She tried to plead. Tried using the bond we once shared, the love I once felt for her. But I was not that man anymore.
He had died the night they betrayed him.
And the one who stood before her now?
I was something far worse now.
"I once loved you," I'd told her, the words tasting bitter upon my tongue.
Then I ended her.
The throne was finally mine again.
But the gift of life had a curse coming with it. No she-wolf I had claimed could bear my heirs. My pack thinned out, our numbers got weaker, while the goddess didn't utter anything. They called me the mortal Alpha.
A king who rose from the grave, untouched and unscathed. Yet, not even the strongest among them goes without his luggage.
Mine was a curse.
For the gift of life came with a terrible price.
No she-wolf I had claimed could bear my heirs.
I tried, at first, to dismiss it as misfortune. A tragedy, yes, but nothing unnatural. After all, some wolves were simply not meant for motherhood. Yet, as the years passed, five hundred precisely.
My pack thinned, my warriors grew restless.
I watched my soldiers age and die, their once-strong bodies succumbing to time. I watched my pack evolve, generations rising and falling like the tide.
But I remained untouched.
The cursed Alpha they called me.
I endured while the world around me withered.
An old witch once told me I would only find peace when I sired an heir. Yet no future Alpha was born…no child of mine to carry my name beyond the ages.
I was eternal. But alone.
And the goddess, in all her wisdom, uttered nothing.
And so, I sought answers in my own way.
"It will be different with me," Elira had said. But the moon never blessed our union. No heir. No future.
"Why does the moon remain silent?"
She'd lowered her head, her hands trembling.
"I have failed you."
"Yes. You have." I turned away, dismissing her.
Then came another—a golden-haired warrior, the daughter of my second Beta.
"The goddess smiles upon me," she had sworn. Yet, one night, I found her kneeling before the altar, hands bloodied, praying for a child that would never come.
I turned my back on her too.
Then came the third, her laughter which once filled my halls, wit as sharp as the daggers she carried. She was young, her womb unscarred.
But hers, too, remained empty.
I sought others, maidens of my clan, daughters of the most fierce of my warriors, even priestesses who swore the goddess whispered to them. Night after night, I lay with them, determined to rid myself of this curse.

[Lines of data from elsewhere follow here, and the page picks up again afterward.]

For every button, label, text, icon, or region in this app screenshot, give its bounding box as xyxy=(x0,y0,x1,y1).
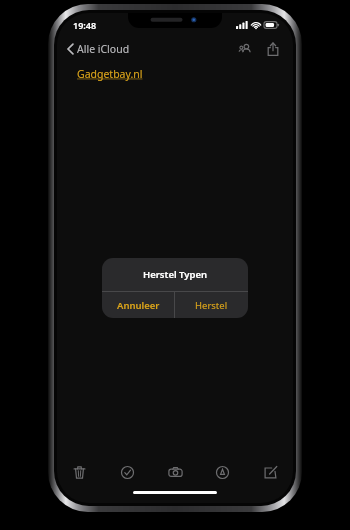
button[interactable]: Herstel xyxy=(175,292,248,318)
staticText: Alle iCloud xyxy=(77,42,130,56)
button[interactable]: Delete xyxy=(67,460,92,485)
button[interactable]: Alle iCloud xyxy=(64,39,133,59)
staticText: Herstel Typen xyxy=(143,268,208,281)
staticText: 19:48 xyxy=(73,19,97,31)
staticText: Herstel xyxy=(195,299,228,312)
button[interactable]: Markup xyxy=(210,460,235,485)
button[interactable]: Share xyxy=(263,38,283,60)
button[interactable]: Checklist xyxy=(115,460,140,485)
button[interactable]: Compose xyxy=(258,460,283,485)
button[interactable]: Camera xyxy=(163,460,188,485)
staticText: Gadgetbay.nl xyxy=(77,67,143,81)
button[interactable]: Gadgetbay.nl xyxy=(75,65,145,83)
button[interactable]: Annuleer xyxy=(102,292,174,318)
button[interactable]: Add people xyxy=(234,38,256,60)
staticText: Annuleer xyxy=(117,299,160,312)
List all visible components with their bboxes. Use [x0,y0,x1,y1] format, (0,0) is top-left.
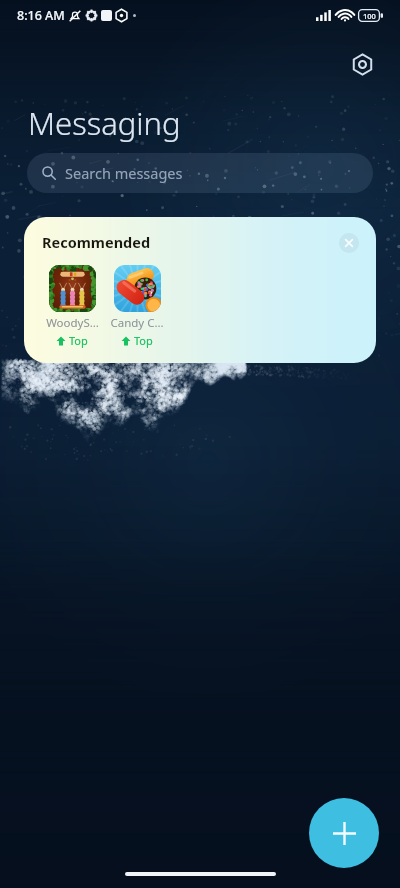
button[interactable]: Candy C… [108,265,166,348]
staticText: 8:16 AM [17,7,65,24]
button[interactable]: Recommended [24,217,376,363]
staticText: 100 [363,11,376,21]
staticText: Top [134,333,153,348]
button[interactable]: New message [309,798,379,868]
staticText: Search messages [65,163,183,183]
button[interactable]: Settings [344,46,381,83]
staticText: Candy C… [110,315,164,331]
staticText: Messaging [28,102,181,144]
button[interactable]: Search messages [27,153,373,193]
button[interactable]: Dismiss [335,229,363,257]
staticText: Top [69,333,88,348]
staticText: WoodyS… [46,315,99,331]
button[interactable]: WoodyS… [43,265,101,348]
staticText: Recommended [42,232,151,252]
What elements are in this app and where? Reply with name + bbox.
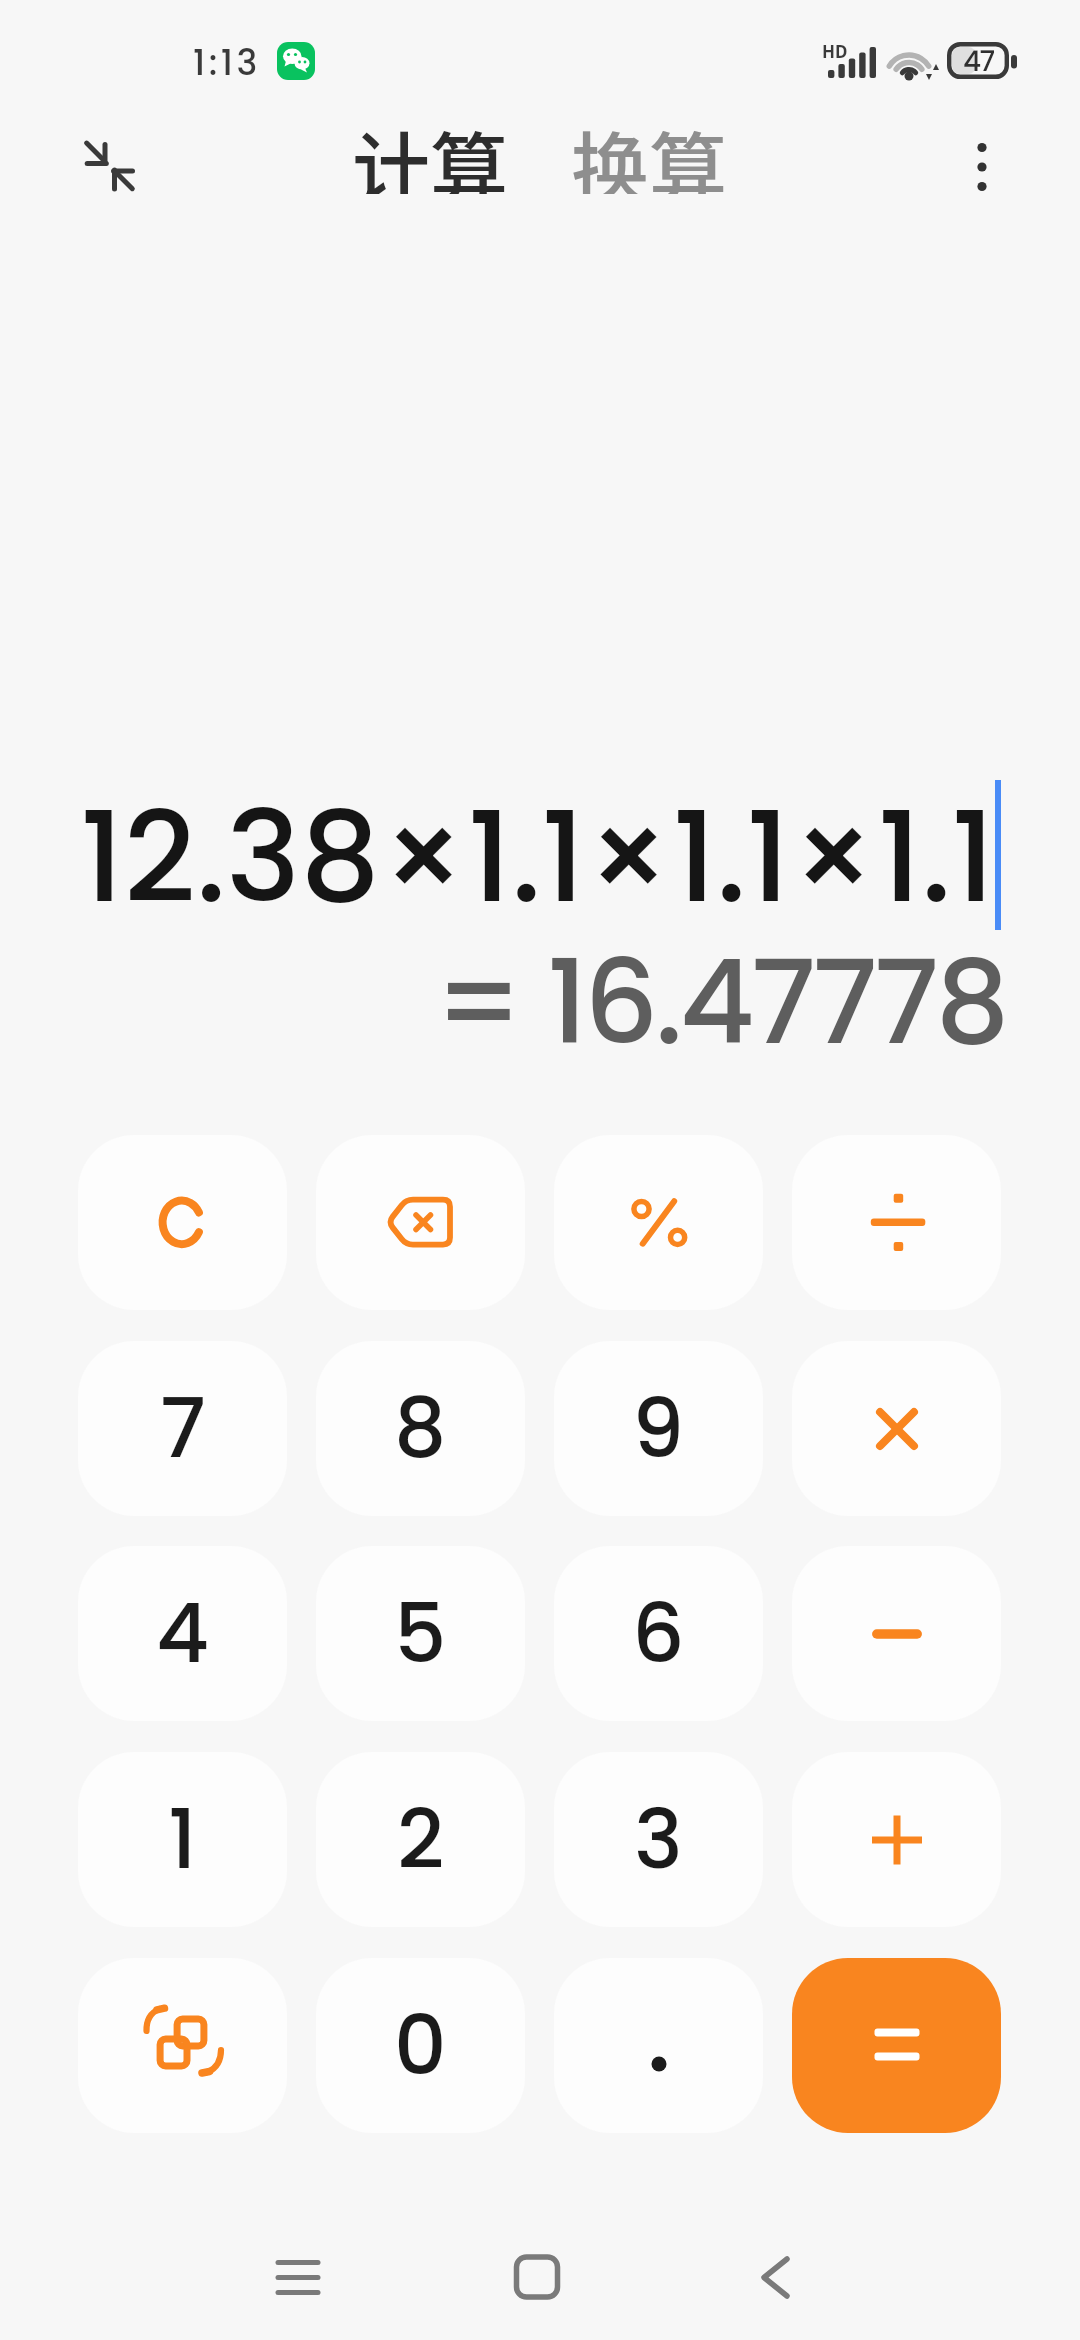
button[interactable] [266,2245,330,2309]
staticText: 12.38×1.1×1.1×1.1 [80,770,995,940]
button[interactable] [792,1958,1001,2133]
button[interactable] [505,2245,569,2309]
staticText: 换算 [571,108,728,194]
button[interactable]: 计算 [352,108,509,194]
button[interactable]: 0 [316,1958,525,2133]
staticText: 5 [394,1576,447,1691]
button[interactable]: 7 [78,1341,287,1516]
button[interactable]: 6 [554,1546,763,1721]
button[interactable]: 2 [316,1752,525,1927]
button[interactable]: 9 [554,1341,763,1516]
button[interactable] [792,1546,1001,1721]
button[interactable] [554,1958,763,2133]
button[interactable]: 1 [78,1752,287,1927]
button[interactable]: 5 [316,1546,525,1721]
staticText: 2 [397,1782,445,1897]
button[interactable] [952,137,1012,197]
staticText: 3 [634,1782,683,1897]
button[interactable] [744,2245,808,2309]
staticText: HD [822,40,848,63]
staticText: 47 [963,42,994,79]
button[interactable]: 3 [554,1752,763,1927]
button[interactable]: 换算 [571,108,728,194]
staticText: 9 [632,1371,685,1486]
staticText: 1 [168,1782,197,1897]
staticText: 7 [160,1371,206,1486]
button[interactable] [554,1135,763,1310]
button[interactable] [74,131,146,203]
staticText: = 16.47778 [434,921,1006,1051]
staticText: 计算 [352,108,509,194]
staticText: 4 [156,1576,210,1691]
button[interactable] [78,1958,287,2133]
staticText: 6 [632,1576,685,1691]
staticText: 8 [394,1371,447,1486]
button[interactable] [78,1135,287,1310]
button[interactable] [792,1135,1001,1310]
button[interactable]: 8 [316,1341,525,1516]
staticText: 0 [394,1988,447,2103]
button[interactable] [792,1752,1001,1927]
button[interactable] [792,1341,1001,1516]
staticText: 1:13 [193,38,261,87]
button[interactable]: 4 [78,1546,287,1721]
button[interactable] [316,1135,525,1310]
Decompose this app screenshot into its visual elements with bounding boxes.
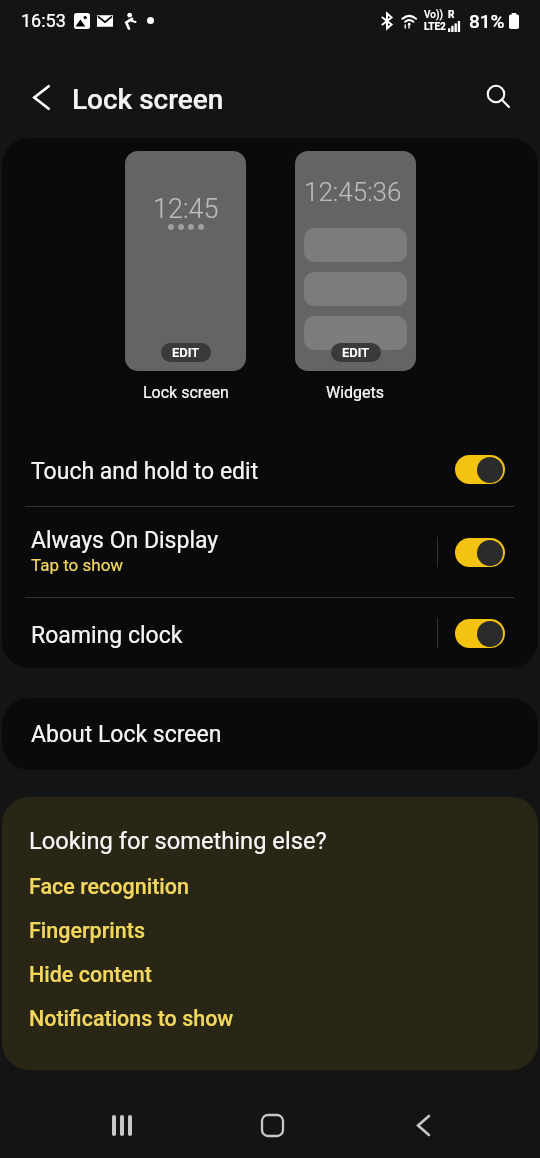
button[interactable]: EDIT	[161, 343, 211, 362]
staticText: 16:53	[21, 10, 66, 31]
staticText: Lock screen	[72, 83, 224, 116]
staticText: R	[448, 9, 455, 21]
button[interactable]: Home	[197, 1092, 348, 1158]
staticText: Vo))	[424, 9, 443, 21]
button[interactable]: EDIT	[331, 343, 381, 362]
staticText: Notifications to show	[29, 1006, 234, 1031]
button[interactable]: About Lock screen	[2, 698, 538, 770]
staticText: EDIT	[172, 345, 200, 360]
button[interactable]: Touch and hold to edit	[2, 433, 538, 506]
button[interactable]: Hide content	[2, 952, 538, 996]
button[interactable]: Toggle	[455, 455, 505, 484]
staticText: 12:45:36	[304, 177, 402, 207]
staticText: LTE2	[424, 21, 446, 33]
button[interactable]: Face recognition	[2, 864, 538, 908]
staticText: Touch and hold to edit	[31, 458, 259, 485]
staticText: Face recognition	[29, 874, 189, 899]
button[interactable]: Roaming clock	[2, 598, 538, 668]
button[interactable]: Navigate up	[17, 75, 65, 123]
button[interactable]: Back	[348, 1092, 499, 1158]
button[interactable]: 12:45	[125, 151, 246, 371]
staticText: Lock screen	[143, 383, 229, 402]
staticText: Tap to show	[31, 555, 124, 575]
button[interactable]: Toggle	[455, 538, 505, 567]
staticText: EDIT	[342, 345, 370, 360]
button[interactable]: Toggle	[455, 619, 505, 648]
staticText: Hide content	[29, 962, 152, 987]
button[interactable]: Notifications to show	[2, 996, 538, 1040]
button[interactable]: Recent apps	[47, 1092, 197, 1158]
button[interactable]: Fingerprints	[2, 908, 538, 952]
button[interactable]: 12:45:36	[295, 151, 416, 371]
staticText: Roaming clock	[31, 622, 183, 649]
staticText: Always On Display	[31, 527, 219, 554]
staticText: 12:45	[153, 193, 219, 225]
button[interactable]: Search	[475, 75, 523, 123]
staticText: Widgets	[326, 383, 385, 402]
staticText: Fingerprints	[29, 918, 145, 943]
button[interactable]: Always On Display	[2, 507, 538, 597]
staticText: 81%	[469, 10, 505, 32]
staticText: Looking for something else?	[29, 827, 327, 855]
staticText: About Lock screen	[31, 721, 222, 748]
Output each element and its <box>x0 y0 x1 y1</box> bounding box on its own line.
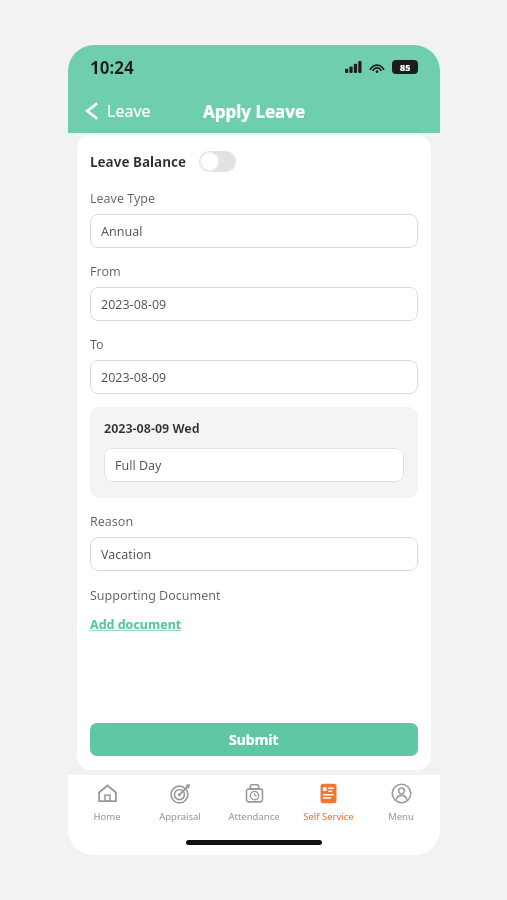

Rowena, too, daughter of an elder, trembling while I took her upon a bed of wolf pelts.
Mireille, with hands as soft as rose petals and her quiet sobs, promised to another before I claimed her as mine.
Nessa, the wild thing, her body sculptured with runes of fertility as she rode me beneath the full moon, swearing she could feel life quickening inside her.
Lies.
All of it.
One by one, they failed me.
And I began to wonder…was it them, or was it me?
Had the goddess put a hex upon my seed? Had she returned my life to me only to make certain that my line would end with me?
I asked questions. The elders said nothing. The witches, fearful of my ire, spoke only of punishment from the gods.
So, in the aftermath of the war for the first time, i appealed to the Highlanders' human guarantee.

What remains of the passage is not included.